James Pemberton reports he deliver’d to the Governor the letter in answer to his to the Comittee pursuant to their directions,4 to which the Governor was pleas’d to reply he thank’d the Gentlemen for their good Intentions, and that he would Inform Generall Braddock thereof but did not signify he expected any Service from them and demanded the Generall’s letter to him which was accordingly deliver’d.
Benja. Franklin now comunicated a letter he had received from Wm. Shirlley secretary to Generall Braddock requesting a Supply of sixty waggens to be hir’d on his account and sent up to the camp with all possible dispatch laden with Oats and Indian Corn.5 Whereupon it was agreed to Comply with the Generall’s demand, and B. Franklin desird to publish Advertisements6 for the hire of the quantity of waggens with four horses and a driver Each at the rate of 15s. per day to carry a load of Oats and Indian Corn to the Camp at Wills’s Creek and to appoint the 9th: of next month to sett off from Philadelphia and James Pemberton to secure a quantity of Oats and Indian Corn sufficient to lade them.

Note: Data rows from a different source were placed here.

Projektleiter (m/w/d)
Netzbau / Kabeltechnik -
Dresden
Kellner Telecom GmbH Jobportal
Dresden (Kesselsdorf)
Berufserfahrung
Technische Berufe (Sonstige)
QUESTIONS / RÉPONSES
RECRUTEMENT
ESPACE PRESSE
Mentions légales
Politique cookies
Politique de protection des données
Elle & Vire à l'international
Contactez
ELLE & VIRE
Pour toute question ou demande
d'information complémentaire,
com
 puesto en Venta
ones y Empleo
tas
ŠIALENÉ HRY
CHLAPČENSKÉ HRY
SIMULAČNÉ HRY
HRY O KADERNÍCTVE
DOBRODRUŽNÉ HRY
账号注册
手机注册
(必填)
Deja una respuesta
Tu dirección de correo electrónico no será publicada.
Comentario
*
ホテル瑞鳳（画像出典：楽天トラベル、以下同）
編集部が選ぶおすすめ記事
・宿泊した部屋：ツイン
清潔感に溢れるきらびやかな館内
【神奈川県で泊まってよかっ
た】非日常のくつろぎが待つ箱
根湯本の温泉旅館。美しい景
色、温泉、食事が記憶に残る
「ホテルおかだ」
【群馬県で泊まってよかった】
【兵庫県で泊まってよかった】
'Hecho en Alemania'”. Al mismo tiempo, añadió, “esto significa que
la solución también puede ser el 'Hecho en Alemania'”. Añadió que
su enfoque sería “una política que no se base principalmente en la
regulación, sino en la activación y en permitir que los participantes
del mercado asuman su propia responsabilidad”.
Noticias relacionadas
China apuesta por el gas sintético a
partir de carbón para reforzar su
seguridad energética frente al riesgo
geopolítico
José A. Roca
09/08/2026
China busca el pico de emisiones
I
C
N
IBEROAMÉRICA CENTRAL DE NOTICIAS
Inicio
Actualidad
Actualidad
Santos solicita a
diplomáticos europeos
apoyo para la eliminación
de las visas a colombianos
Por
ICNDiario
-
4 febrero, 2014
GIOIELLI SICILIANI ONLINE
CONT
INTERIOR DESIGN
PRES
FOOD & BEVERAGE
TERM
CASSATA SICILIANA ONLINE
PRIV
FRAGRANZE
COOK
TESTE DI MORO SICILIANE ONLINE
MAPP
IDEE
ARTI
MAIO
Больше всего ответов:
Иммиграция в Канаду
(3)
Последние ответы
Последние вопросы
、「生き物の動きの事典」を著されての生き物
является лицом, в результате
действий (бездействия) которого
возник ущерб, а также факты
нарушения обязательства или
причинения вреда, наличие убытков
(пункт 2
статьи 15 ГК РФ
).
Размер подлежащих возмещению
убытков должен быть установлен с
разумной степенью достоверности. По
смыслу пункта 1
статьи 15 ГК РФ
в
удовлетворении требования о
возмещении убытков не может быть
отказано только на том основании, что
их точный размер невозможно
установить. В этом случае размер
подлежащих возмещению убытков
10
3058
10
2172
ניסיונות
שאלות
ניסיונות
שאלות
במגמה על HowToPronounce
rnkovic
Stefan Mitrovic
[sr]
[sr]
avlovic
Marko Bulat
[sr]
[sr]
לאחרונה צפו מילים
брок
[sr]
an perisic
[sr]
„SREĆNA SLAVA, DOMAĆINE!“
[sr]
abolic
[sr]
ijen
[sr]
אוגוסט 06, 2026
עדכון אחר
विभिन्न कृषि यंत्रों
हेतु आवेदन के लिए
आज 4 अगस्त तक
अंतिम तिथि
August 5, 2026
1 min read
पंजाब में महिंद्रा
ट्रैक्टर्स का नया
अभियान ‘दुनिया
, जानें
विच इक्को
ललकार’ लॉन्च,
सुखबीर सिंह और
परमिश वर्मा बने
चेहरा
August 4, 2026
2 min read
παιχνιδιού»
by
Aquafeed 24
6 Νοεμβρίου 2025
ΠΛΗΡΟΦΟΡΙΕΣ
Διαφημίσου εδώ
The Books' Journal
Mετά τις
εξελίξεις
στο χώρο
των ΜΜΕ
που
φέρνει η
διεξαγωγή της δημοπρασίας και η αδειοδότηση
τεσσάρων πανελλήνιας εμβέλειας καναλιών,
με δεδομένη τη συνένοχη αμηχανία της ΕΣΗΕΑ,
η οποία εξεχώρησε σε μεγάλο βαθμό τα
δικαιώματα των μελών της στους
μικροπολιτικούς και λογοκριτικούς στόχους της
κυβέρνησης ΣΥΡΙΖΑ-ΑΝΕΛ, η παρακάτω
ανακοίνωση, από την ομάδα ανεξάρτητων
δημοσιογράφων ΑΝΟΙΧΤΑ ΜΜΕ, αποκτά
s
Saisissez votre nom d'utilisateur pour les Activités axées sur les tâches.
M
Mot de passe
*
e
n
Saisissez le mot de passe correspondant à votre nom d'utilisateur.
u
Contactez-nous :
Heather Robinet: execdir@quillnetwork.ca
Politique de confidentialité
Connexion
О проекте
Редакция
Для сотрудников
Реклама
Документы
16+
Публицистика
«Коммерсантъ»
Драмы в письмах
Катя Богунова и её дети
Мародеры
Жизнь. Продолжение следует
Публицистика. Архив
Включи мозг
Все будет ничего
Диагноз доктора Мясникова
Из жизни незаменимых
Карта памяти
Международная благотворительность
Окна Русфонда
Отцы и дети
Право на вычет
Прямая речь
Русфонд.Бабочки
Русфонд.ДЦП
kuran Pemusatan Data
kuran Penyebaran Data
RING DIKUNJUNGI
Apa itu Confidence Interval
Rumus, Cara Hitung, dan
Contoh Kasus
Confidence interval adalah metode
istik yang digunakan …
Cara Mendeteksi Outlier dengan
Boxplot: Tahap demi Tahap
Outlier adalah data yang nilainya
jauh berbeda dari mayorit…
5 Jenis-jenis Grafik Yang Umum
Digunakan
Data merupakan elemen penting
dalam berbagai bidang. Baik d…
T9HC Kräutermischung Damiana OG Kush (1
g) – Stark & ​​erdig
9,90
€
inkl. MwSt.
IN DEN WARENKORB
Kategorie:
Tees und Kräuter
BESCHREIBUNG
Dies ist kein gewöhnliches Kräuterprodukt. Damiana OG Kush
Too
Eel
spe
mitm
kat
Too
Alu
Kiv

The following letter from the Governor was also read viz. here Insert it.7
On considering which it was agreed to supply the Governor with one hundred dollars to be sent to Ed: Shippen to advance to Labourers to be Employd in cutting the New Road towards the Ohio8 and Jas. Pemberton is desird to gett that sum from C. Norris and pay it to the Governor for that purpose.
9. Possibly Secretary Peters, then in the western part of the province, where Governor Morris had sent him to inspect the roads and confer with Braddock on the army’s needs. See above, p. 49.
1. The committee of the Assembly appointed to disburse the £15,000 appropriated for defense by the resolutions of April 2 (see above, p. 6).
2. On January 3 the Assembly committee was authorized to borrow £5000 to purchase necessaries for the King’s troops. Votes, 1754–55, p. 59. When Governor Dinwiddie of Virginia asked for flour to be delivered to Wills Creek, the committee at first replied that they were not obliged to furnish provisions until the troops were in Pennsylvania, but finally agreed to supply it. Governor Morris told Dinwiddie, February 26, that he had prevailed on the committee (Pa. Col. Recs., VI, 297), but Dinwiddie thanked William Allen and BF for their good offices in procuring the flour. R. A. Brock, ed., The Official Records of Robert Dinwiddie (2. vols., Richmond, Va., 1883–84), II, 15. Neither Allen nor BF was a member of the committee on January 3, but the latter was on the committee of April 2, which, besides supplying Massachusetts, was to repay the £5000 borrowed for the Virginia supply. Votes, 1754–55, p. 81.
3. Joseph Armstrong, member of the Assembly from Cumberland Co., Pa., commanded a company in the battalion of his cousin Col. John Armstrong (DAB) in the French and Indian War. PMHB, LI (1927), 8. He was one of the committee of January 3 to borrow £5000 for provisions. I Pa. Arch., II, 246–8.
4. Not identified, but possibly the governor’s letter to the committee, May 19, with Braddock’s letter of May 10, asking Morris’ assistance for the army’s deputy quartermaster general in procuring forage in Pennsylvania. Ibid., p. 316; Pa. Col. Recs., VI, 383. An appeal to the Berks County farmers for this purpose, signed by Richard Peters and William Franklin, was published at Lancaster, May 30 (broadside, Yale Univ. Lib.).
5. Not found, but possibly Shirley’s letter to BF, May 20, of which one sentence was quoted in the Assembly’s reply to the governor, Sept. 29, 1755 (see below, p. 208).
6. Probably a handbill or broadside, for it was not printed in Pa. Gaz. or Pa. Journal on either May 29 or June 5. On June 12 the Gazette reported that “near 60 Waggons laden with Forage for the Army” had been dispatched from Philadelphia for Wills Creek in the past few days, “the Inhabitants of most of the Townships in this County having chearfully given considerable Bounty to the Waggoners, to encourage them to undertake the Journey.” See also Pa. Col. Recs., VI, 408.
7. Not inserted in these draft minutes and not identified.
8. See the document immediately following.